There was so much we might take away from what happened in that hearing room Thursday. After all, stick a camera in a cage full of chimpanzees for 11 hours, and you're going to see something instructive, if not unusual. Even though the hearing uncovered not one single, relevant, thing about what happened on that night in Benghazi that the whole world didn't already know, we can still learn much valuable information from observing the participants.

So much valuable information, in fact, that we could spend another 11 hours and more analyzing just the hysterical behavior of the Republican members of the committee. However, in the interest of brevity, I shall discuss only three of the more salient features of the day.
  • First, committee member Martha Roby, of Alabama, proved beyond any doubt that she is a humorless harridan. This was demonstrated most sharply by her harpy-like response to Hillary's laughter at the suggestion she might not have spent that night alone. Roby actually scolded Hillary, using the opportunity to show how pious and pure and deeply felt her own sympathies were regarding the deaths of those Americans, even though the question she had asked had nothing whatsoever to do with those four men or their deaths. As abnormal as this humor vacuum might be in a healthy brain, it is not unusual within Republican circles. At some point—I date it to the evening of Nov. 4, 2008, about the time Barack Obama was declared the winner—the entire Republican Party emptied out its already meager humor reserves and filled the empty space with a perpetual sense of self-righteous hostility.

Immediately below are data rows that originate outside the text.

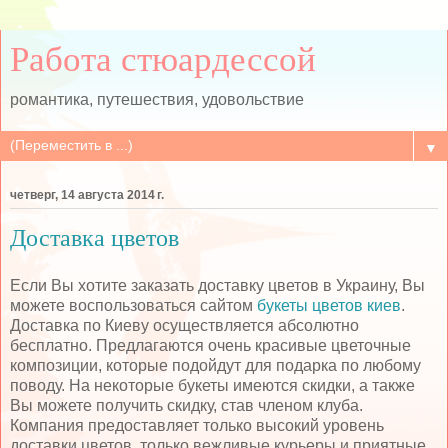
Работа стюардессой
романтика, путешествия, удовольствие
▼
четверг, 14 августа 2014 г.
Доставка цветов
Если Вы хотите заказать доставку цветов в Украину, Вы
можете воспользоваться сайтом
букеты цветов киев
.
Доставка по Киеву осуществляется абсолютно
бесплатно. Предлагаются очень красивые цветочные
композиции, которые подойдут для подарка по любому
поводу. На некоторые букеты имеются скидки, а также
Вы можете получить скидку, став членом клуба.
Компания предоставляет только высокий уровень
доставки цветов, только вежливые курьеры и приятные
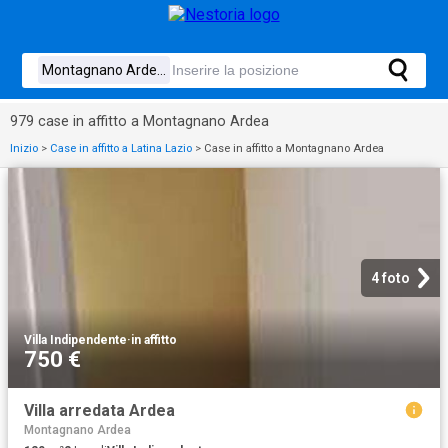
979 case in affitto a Montagnano Ardea
Inizio
>
Case in affitto a Latina Lazio
>
Case in affitto a Montagnano Ardea
4 foto
Villa Indipendente
·
in affitto
750 €
Villa arredata Ardea
Montagnano Ardea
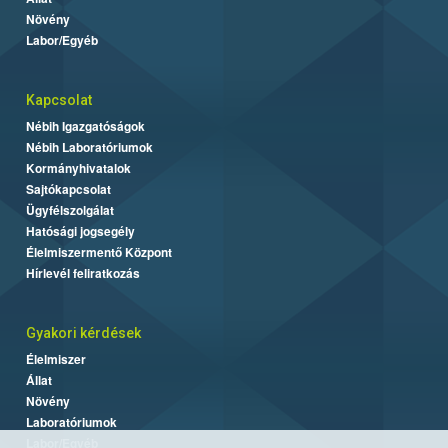
Növény
Labor/Egyéb
Kapcsolat
Nébih Igazgatóságok
Nébih Laboratóriumok
Kormányhivatalok
Sajtókapcsolat
Ügyfélszolgálat
Hatósági jogsegély
Élelmiszermentő Központ
Hírlevél feliratkozás
Gyakori kérdések
Élelmiszer
Állat
Növény
Laboratóriumok
Labor/Egyéb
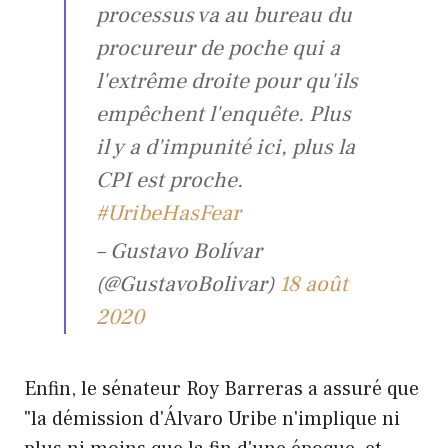
processus va au bureau du
procureur de poche qui a
l'extrême droite pour qu'ils
empêchent l'enquête. Plus
il y a d'impunité ici, plus la
CPI est proche.
#UribeHasFear
– Gustavo Bolívar
(@GustavoBolivar)
18 août
2020
Enfin, le sénateur Roy Barreras a assuré que
"la démission d'Álvaro Uribe n'implique ni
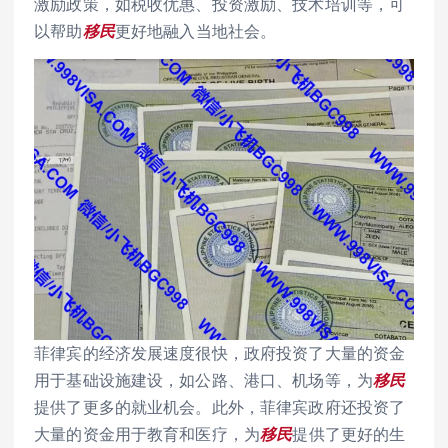
激励政策，如税收优惠、投资激励、技术培训等，可
以帮助
移民
更好地融入当地社会。
菲律宾的经济发展速度很快，政府投资了大量的资金
用于基础设施建设，如公路、港口、机场等，为
移民
提供了更多的就业机会。此外，菲律宾政府还投资了
大量的资金用于教育和医疗，为
移民
提供了更好的生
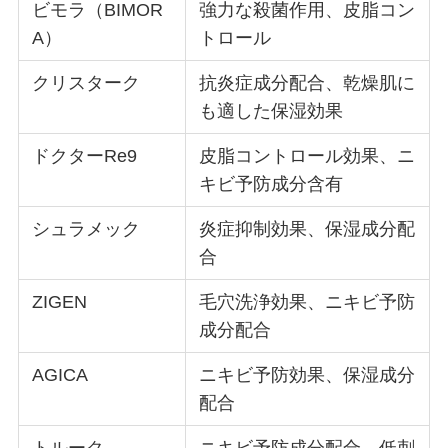
ビモラ（BIMOR
強力な殺菌作用、皮脂コン
A）
トロール
クリスターク
抗炎症成分配合、乾燥肌に
も適した保湿効果
ドクターRe9
皮脂コントロール効果、ニ
キビ予防成分含有
シュラメック
炎症抑制効果、保湿成分配
合
ZIGEN
毛穴洗浄効果、ニキビ予防
成分配合
AGICA
ニキビ予防効果、保湿成分
配合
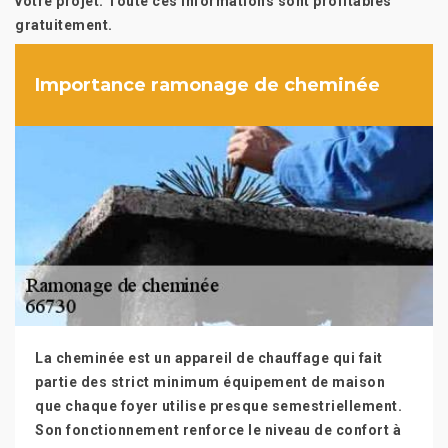
votre projet. Toute ces informations sont profitables
gratuitement.
Importance ramonage de cheminée
La cheminée est un appareil de chauffage qui fait
partie des strict minimum équipement de maison
que chaque foyer utilise presque semestriellement.
Son fonctionnement renforce le niveau de confort à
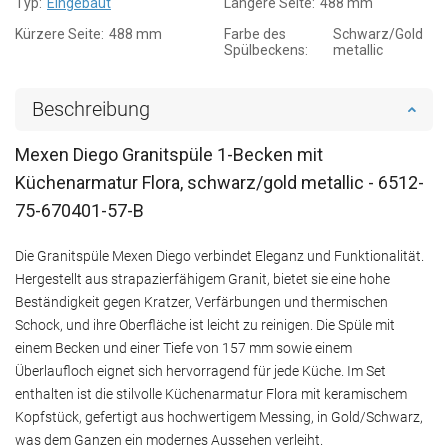
Typ:
Eingebaut
Längere Seite:
488 mm
Kürzere Seite:
488 mm
Farbe des
Schwarz/Gold
Spülbeckens:
metallic
Beschreibung
Mexen Diego Granitspüle 1-Becken mit
Küchenarmatur Flora, schwarz/gold metallic - 6512-
75-670401-57-B
Die Granitspüle Mexen Diego verbindet Eleganz und Funktionalität.
Hergestellt aus strapazierfähigem Granit, bietet sie eine hohe
Beständigkeit gegen Kratzer, Verfärbungen und thermischen
Schock, und ihre Oberfläche ist leicht zu reinigen. Die Spüle mit
einem Becken und einer Tiefe von 157 mm sowie einem
Überlaufloch eignet sich hervorragend für jede Küche. Im Set
enthalten ist die stilvolle Küchenarmatur Flora mit keramischem
Kopfstück, gefertigt aus hochwertigem Messing, in Gold/Schwarz,
was dem Ganzen ein modernes Aussehen verleiht.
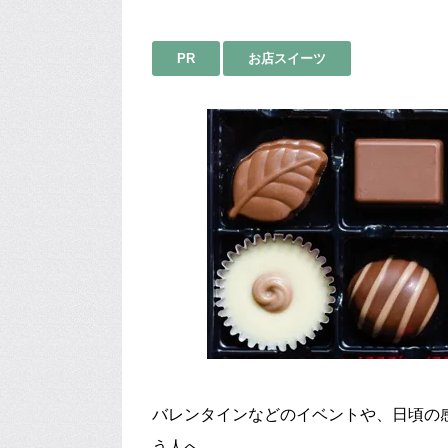
PR
お店スイーツ
バレンタインなどのイベントや、日頃の
う人へ。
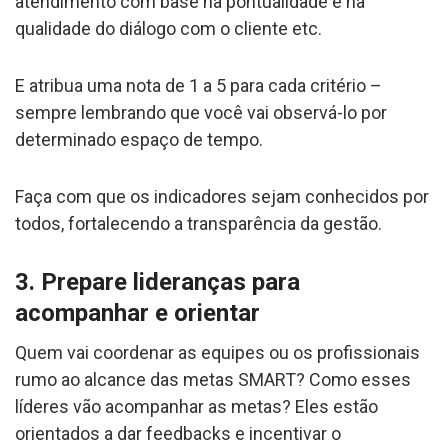
atendimento com base na pontualidade e na
qualidade do diálogo com o cliente etc.
E atribua uma nota de 1 a 5 para cada critério –
sempre lembrando que você vai observá-lo por
determinado espaço de tempo.
Faça com que os indicadores sejam conhecidos por
todos, fortalecendo a transparência da gestão.
3. Prepare lideranças para
acompanhar e orientar
Quem vai coordenar as equipes ou os profissionais
rumo ao alcance das metas SMART? Como esses
líderes vão acompanhar as metas? Eles estão
orientados a dar feedbacks e incentivar o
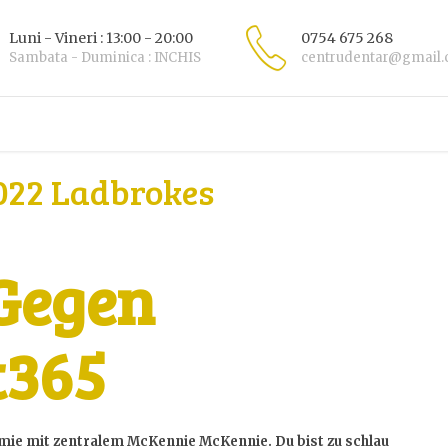
Luni - Vineri : 13:00 - 20:00
0754 675 268
Sambata - Duminica : INCHIS
centrudentar@gmail
022 Ladbrokes
Gegen
t365
mie mit zentralem McKennie McKennie. Du bist zu schlau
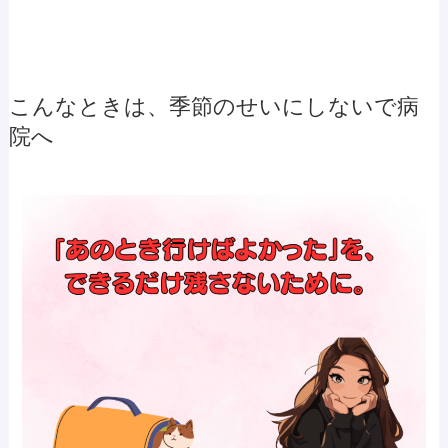
こんなときは、季節のせいにしないで病
院へ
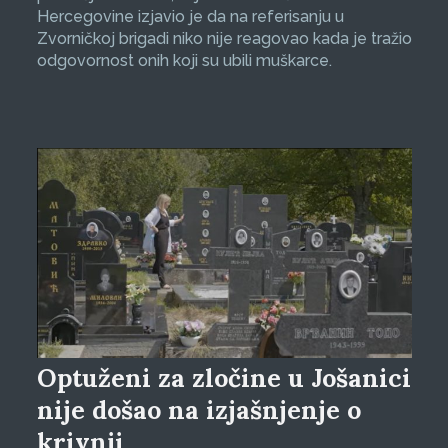
Hercegovine izjavio je da na referisanju u
Zvorničkoj brigadi niko nije reagovao kada je tražio
odgovornost onih koji su ubili muškarce.
Optuženi za zločine u Jošanici
nije došao na izjašnjenje o
krivnji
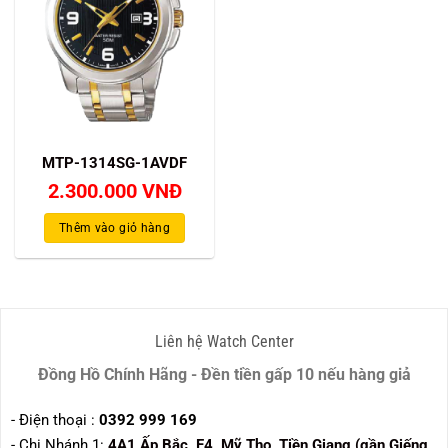
MTP-1314SG-1AVDF
2.300.000
VNĐ
Thêm vào giỏ hàng
Liên hệ Watch Center
Đồng Hồ Chính Hãng - Đền tiền gấp 10 nếu hàng giả
- Điện thoại :
0392 999 169
- Chi Nhánh 1:
4A1 Ấp Bắc, F4, Mỹ Tho, Tiền Giang (gần Giếng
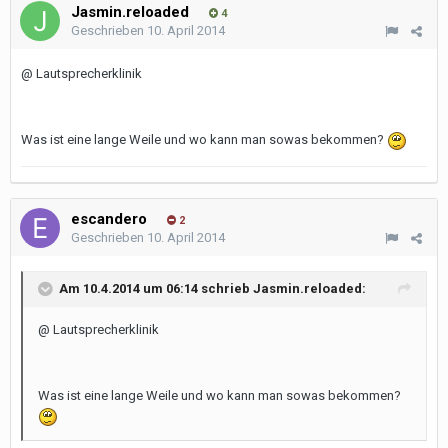
Jasmin.reloaded
4
Geschrieben
10. April 2014
@ Lautsprecherklinik
Was ist eine lange Weile und wo kann man sowas bekommen?
escandero
2
Geschrieben
10. April 2014
Am 10.4.2014 um 06:14 schrieb Jasmin.reloaded:
@ Lautsprecherklinik
Was ist eine lange Weile und wo kann man sowas bekommen?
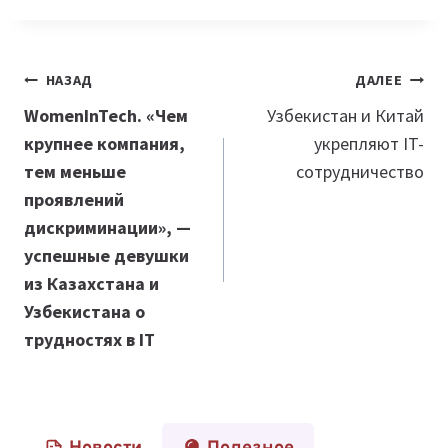
Навигация
НАЗАД
ДАЛЕЕ
по
WomenInTech. «Чем
Узбекистан и Китай
крупнее компания,
укрепляют IT-
записям
тем меньше
сотрудничество
проявлений
дискриминации», —
успешные девушки
из Казахстана и
Узбекистана о
трудностях в IT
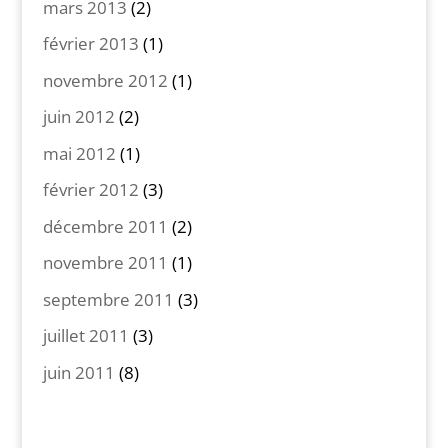
mars 2013
(2)
février 2013
(1)
novembre 2012
(1)
juin 2012
(2)
mai 2012
(1)
février 2012
(3)
décembre 2011
(2)
novembre 2011
(1)
septembre 2011
(3)
juillet 2011
(3)
juin 2011
(8)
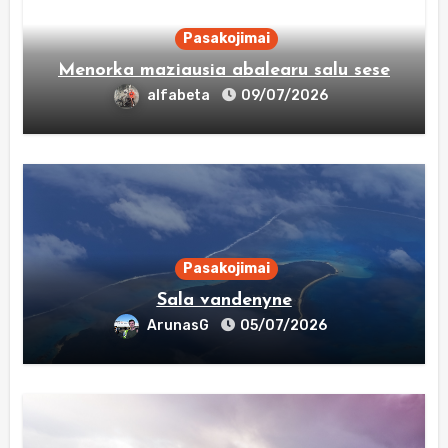
Pasakojimai
Menorka maziausia abalearu salu sese
alfabeta
09/07/2026
Pasakojimai
Sala vandenyne
ArunasG
05/07/2026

    Nonetheless, as well adjusted human beings know, a complete lack of humor can in itself be most humorous. For example, without doubt the most hilarious moment in the entire proceeding was when Rep. Roby barked out, "I don't see what's so funny!"

  • Contrary to popular belief, I am here to tell you that oily sheen on Trey Gowdy's forehead—which got greasier and greasier looking as the day wore on—was not sweat. No, it was some sort of industrial coolant oil Gowdy had to apply in greater and greater portions to that bulbous melon of his as it slowly began to dawn on him that this massive, wasteful, sneaky attempt to sabotage Mrs. Clinton wasn't working in any way, that it was probably doing far more harm to the GOP than to her, and that if anyone came out of the hearing looking like an incompetent asshole, it was most likely going to be him.

    I can't tell you where you might get some of this coolant goop yourself, but its purpose is to keep one's head from exploding under extreme pressure.

  • Finally, the thing that needs to be said most about the Republicans on the select committee may come as a shock, but it's so obviously true, it simple cannot be denied: Trey Gowdy, and the whole Republican leadership for that matter, were—until Thursday—happy as hell that Ambassador Christopher Stevens and three others were killed by a mob of Muslims in Benghazi, three years ago.
Oh yes, they certainly tried to portray themselves as passionately bereaved over the four American lives lost that night, but who's kidding who? Remember, this is the same bunch that stands by and lets 32,000 Americans die every year, rather than do anything that might disrupt the flow of contributions from the firearms cartel. This is the same bunch that allowed 3,000-plus Americans to die in Iraq, rather than question the Bush/Cheney doctrine of neocon international piracy. This is the same bunch that thinks nothing of thousands and thousands of Americans dying from preventable and treatable health problems, rather than provide even coverage to the citizens of this land.

So four dead in Benghazi?... Pffft!

Except, of course, for the opportunity the tragic incident provided to turn those casualties into a "Crush Clinton" crusade. If you don't believe me, all you have to do is speculate how they would have treated the matter had it happened under a Republican administration.

Like... how they still try to ignore the previous administration's blatant negligence after that other tragic incident. You know the one I mean. New York City? About 14 years ago?